Do I Have a Responsibility to Society to Marry and Have Children?

The promised follow-up to my post on Ed Brayton’s post about being single.

In the previous post, Schwartz basically asked the question if we are obligated to sacrifice our interests for the next generation because the previous generation sacrificed their interests for our generation, basically asking if we have an obligation to spawn and raise and provide for the next generation because our parents did it for us. Let’s put aside people who decide to take part in the “raising” part not of their own children, but for the children of others, since I think that this can count as raising even to Schwartz because what he talks about is people deciding to not get involved in raising their own children or doing anything else unless it benefits them explicitly, which is clearly selfish. Schwartz could argue that we have an obligation to society to get involved in any way we can, and it wouldn’t damage his point much. This might be a bit of a gray area, though, so as I said let’s put it aside and compare, directly, two people: a strawman of Ed Brayton that I’ll call “Tonbray” and myself, both of whom are single and, it seems, aren’t likely to change that any time soon.

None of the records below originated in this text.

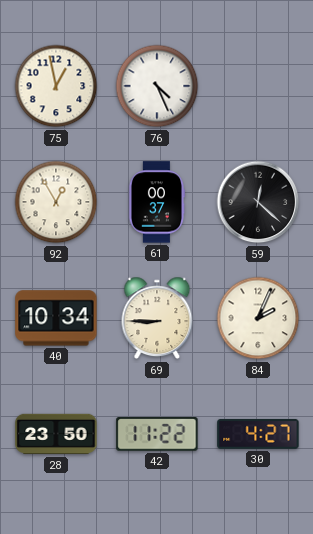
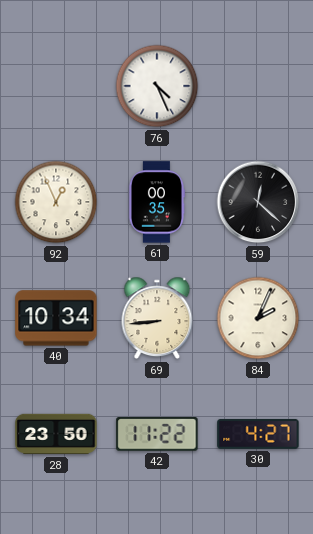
75: 12:58 -> none
92: 12:55 -> 12:56
61: 00:37 -> 00:35
69: 8:45 -> 8:44
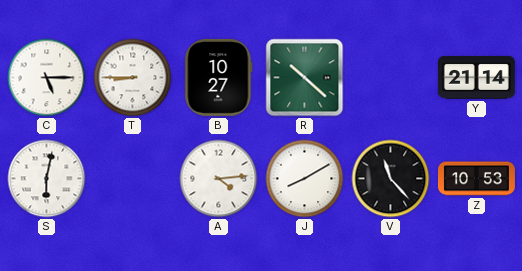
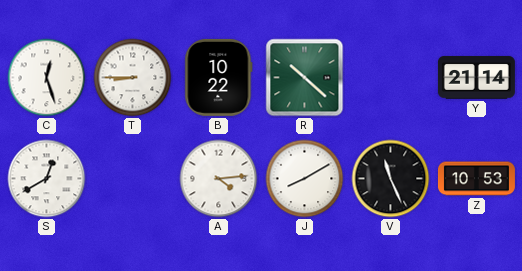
C: 5:15 -> 12:27
B: 10:27 -> 10:22
S: 6:02 -> 12:40
V: 11:23 -> 11:26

So, let’s say that Schwartz’s argument holds, and that essentially because we received the benefits of this sort of self-sacrifice it obligates us to pass that on to the next generation in some way. By this, both myself and Tonbray would have an obligation to get married and have children (taking the strong form). And yet, neither of us see that happening. Is my, then, apparent rejection of a married life just as much me not living up to my responsibilties as it would be for Tonbray?

Now, here’s where I a likely making a massive strawman out of Brayton to create Tonbray:

And if someone was actually suggesting that others stop getting married or having children, this might be relevant. But it isn’t. My existence as a single person without children does not force or even encourage others to do the same; they can do whatever the hell they want. And I have no obligation to society to get married or have children. My life belongs to me, not to moral busybodies like Schwartz. Don’t like it? Then **** off.

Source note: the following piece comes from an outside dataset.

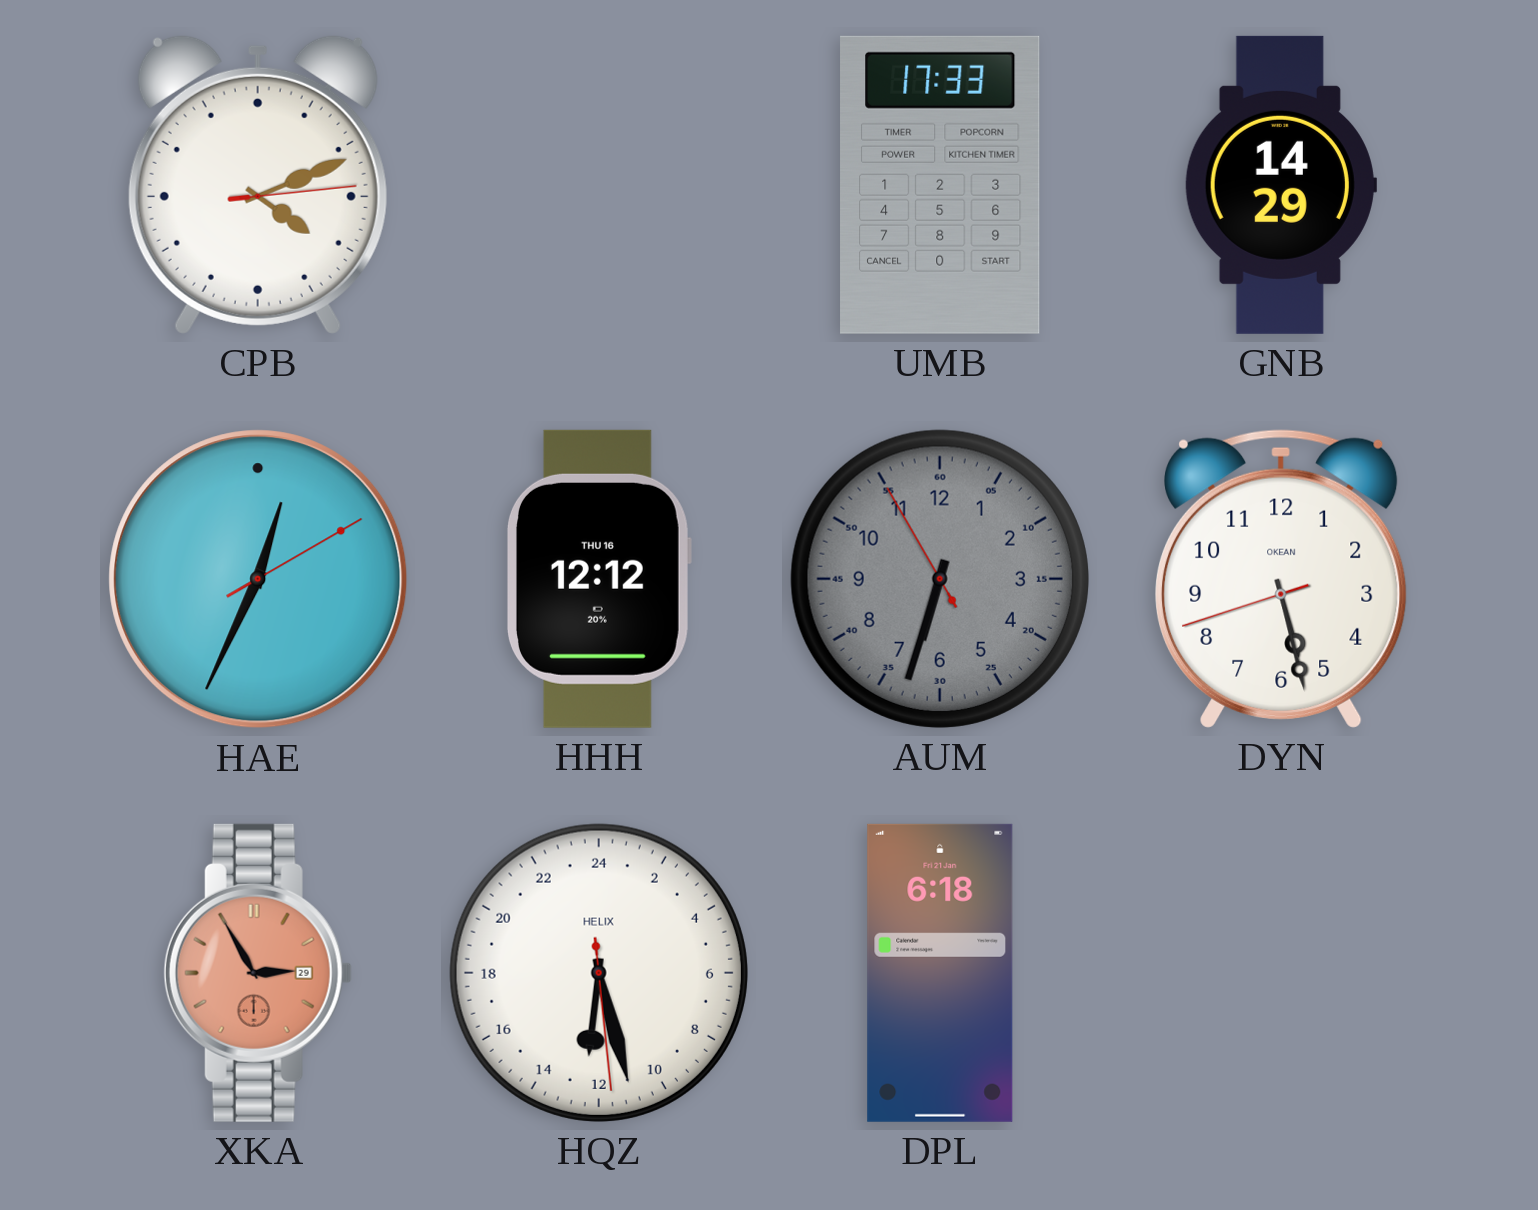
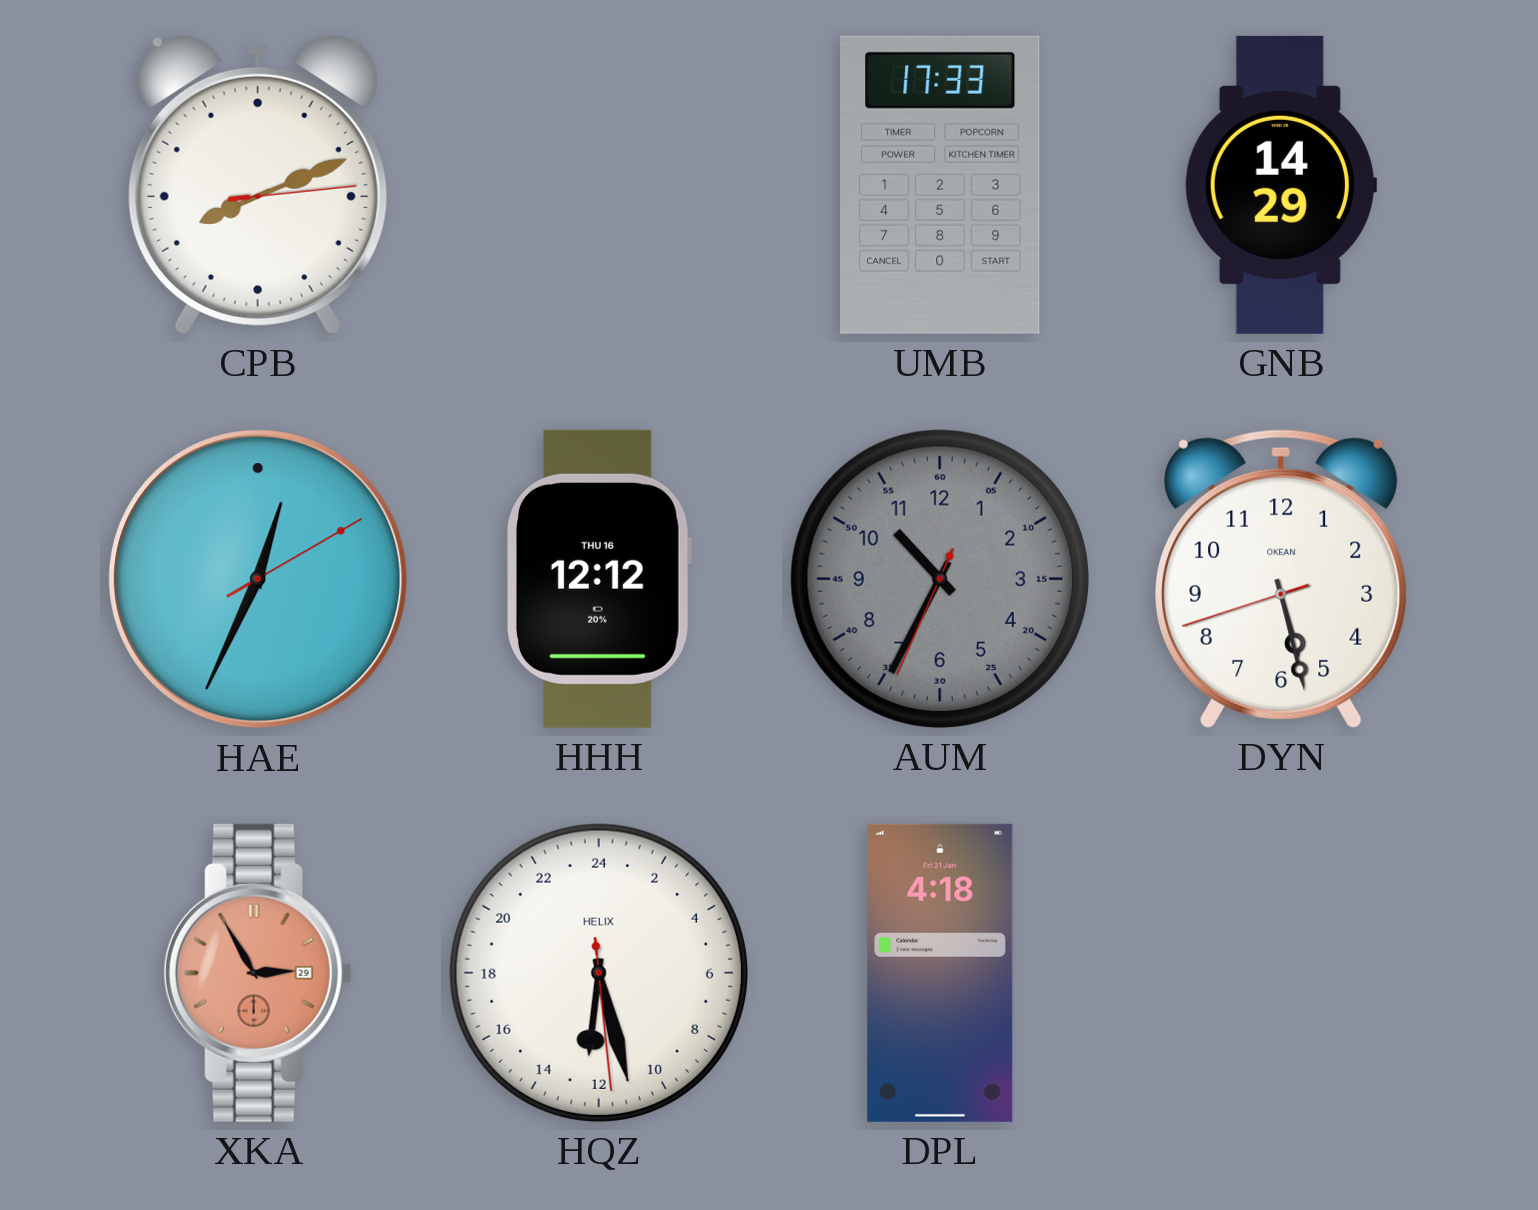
CPB: 4:11 -> 8:11
AUM: 6:32 -> 10:34
DPL: 6:18 -> 4:18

So, taking this to an extreme that may not really reflect Brayton’s view — giving an excellent example of how rants don’t contribute to reasonable discussion — I’ll translate this as “Look, if I think it benefits me to get married, I will, but I won’t do it for any other reason, and right now I don’t want it and so won’t even try to get it, so screw off!” This is tying Tonbray in to the point Schwartz was trying to make, which was about people basically choosing to be alone for no other reason than that they’re happier alone, or they think it benefits them. They aren’t trying anymore, even if they could succeed with even a modicum of effort, merely because they don’t want to.

On the other side, you have me. I did try to get relationships, more so when I was younger. It was, generally, unsuccessful. I am still open to possibly having one, but at this point don’t particularly expect it to happen. I made an effort, and did not have success, and even now am making less effort for various reasons, and am still not having success. I’m not abandoning it, but don’t see the real impetus to make great efforts at this time.

So, the big difference here is intent. Again, at this point presuming that there is some sort of societal obligation that we both have to get married and have and raise children, the basic notion here is that I have tried and failed while Brayton insists that he has no obligation to try, and so won’t try. And this is why I call this at least potentially a massive strawman of Brayton, since it is possible that he is actually trying harder than I am, and in fact did also try when he was younger or whatever. But even taking this into account we can see that the difference here is in intent. The consequences are the same, which is both of us remaining single and childless, and both of us may accept that. However, if there is a societal obligation here my response to it is simply to say that I tried and I didn’t manage to achieve that state — while being open to it — while Tonbray refuses to try because it won’t benefit him.

Thus, if there really is a social obligation here, I can say that I tried but it didn’t work out, and that while I have made effort if society really considers it that important for me, specifically, to have and raise children then it should do more to make it possible for me to do so. There should be more support structures in place to catch cases like mine. Sure, an argument can be made that I should make a larger effort, or that I tried in the wrong way, but if it is so critical to society that no one fail at this then there is an obligation on society to, in fact, do everything they can to ensure that anyone who is willing to fulfill their obligation does not fail at it. If, however, certain individuals failing at it is not a problem and, perhaps, might even be a benefit — that “overpopulation” thing — then I have fulfilled my obligations by trying, even if I tried ineptly.

Tonbray, however, has not tried, and so cannot claim to have met their obligations. He is also refusing to continue to try, and doing so not because he believes that society will be better off if he stops trying, not because he believes that he will simply continue to fail to achieve it, but instead because he doesn’t think that living up to that responsibility will lead to the best possible life for himself. Thus, he sets aside his obligations.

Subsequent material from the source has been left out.